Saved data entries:
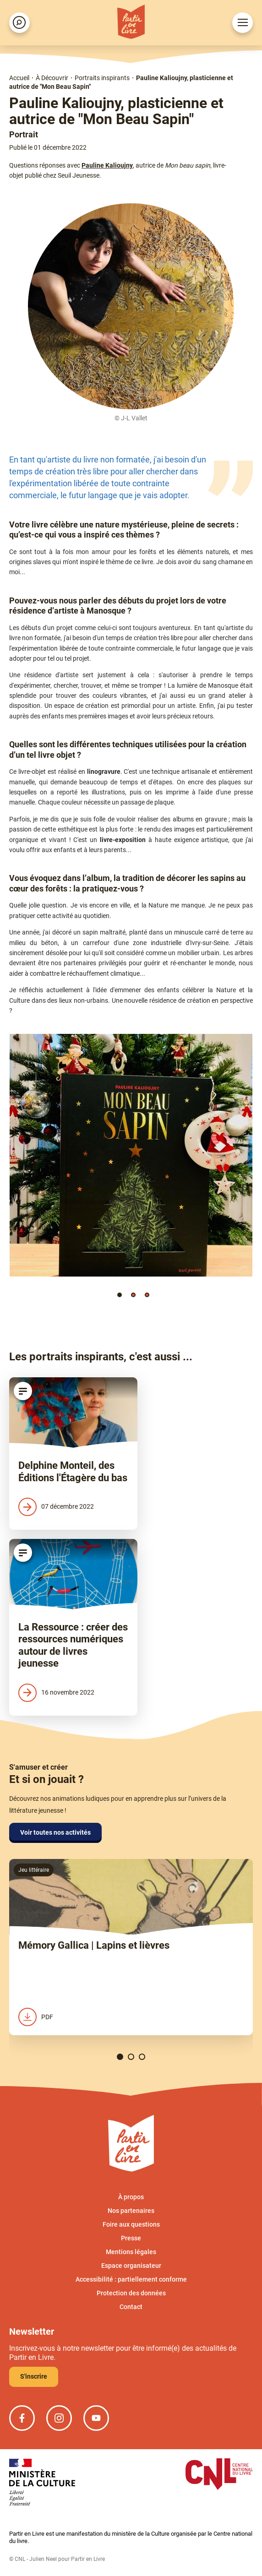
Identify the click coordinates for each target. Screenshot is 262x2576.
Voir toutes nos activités (55, 1832)
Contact (131, 2306)
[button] (119, 1295)
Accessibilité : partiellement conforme (131, 2279)
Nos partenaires (131, 2210)
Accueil (19, 78)
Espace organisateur (131, 2265)
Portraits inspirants (102, 78)
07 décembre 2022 (56, 1507)
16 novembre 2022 (56, 1693)
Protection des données (131, 2293)
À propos (131, 2197)
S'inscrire (33, 2376)
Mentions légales (131, 2251)
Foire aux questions (131, 2224)
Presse (131, 2238)
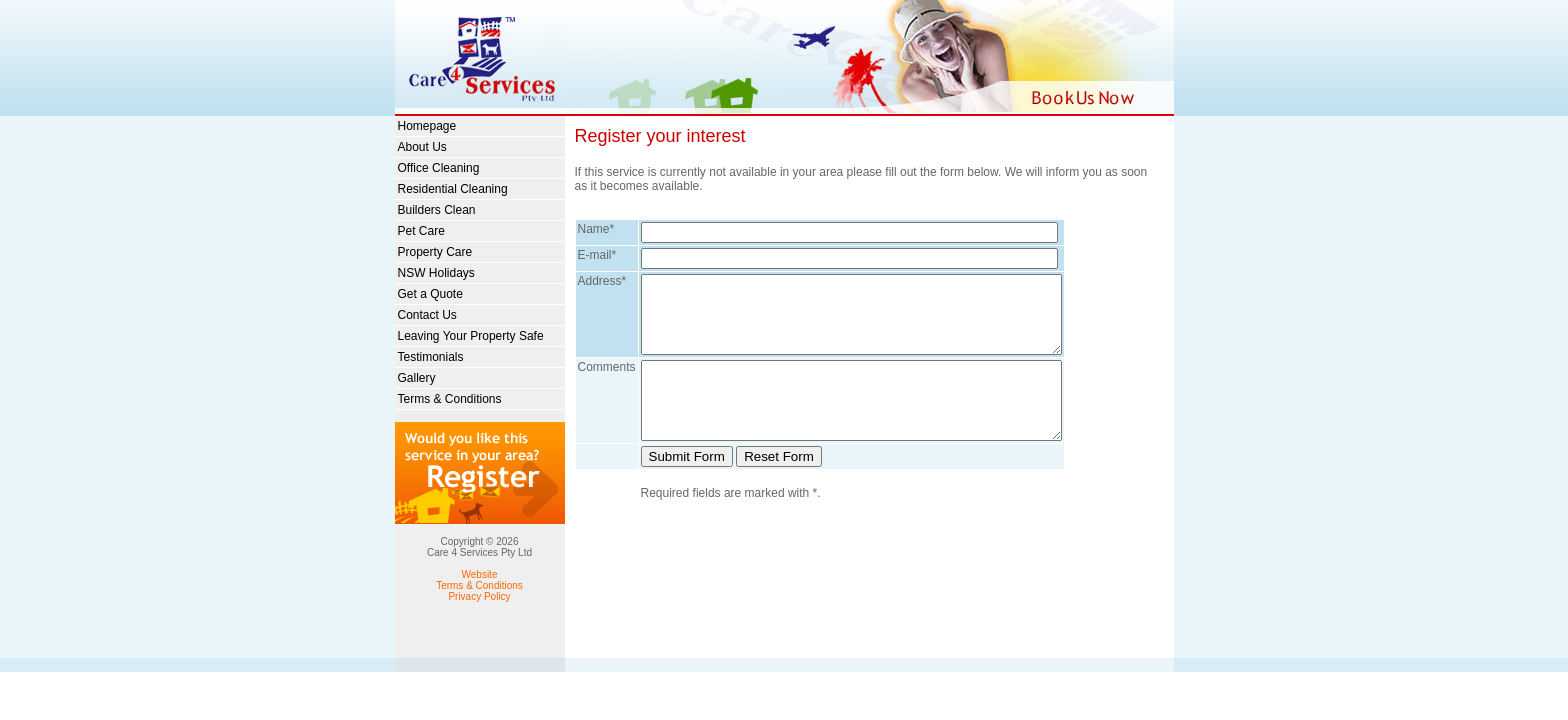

**WHAT YOU NEED TO DO:**
Could you give all the records again, exactly, minus the pictures?

**RESPONSE BELOW:**
Identify the click coordinates for each target. Screenshot is 262x2576.
Voir toutes nos activités (55, 1832)
Contact (131, 2306)
[button] (119, 1295)
Accessibilité : partiellement conforme (131, 2279)
Nos partenaires (131, 2210)
Accueil (19, 78)
Espace organisateur (131, 2265)
Portraits inspirants (102, 78)
07 décembre 2022 (56, 1507)
16 novembre 2022 (56, 1693)
Protection des données (131, 2293)
À propos (131, 2197)
S'inscrire (33, 2376)
Mentions légales (131, 2251)
Foire aux questions (131, 2224)
Presse (131, 2238)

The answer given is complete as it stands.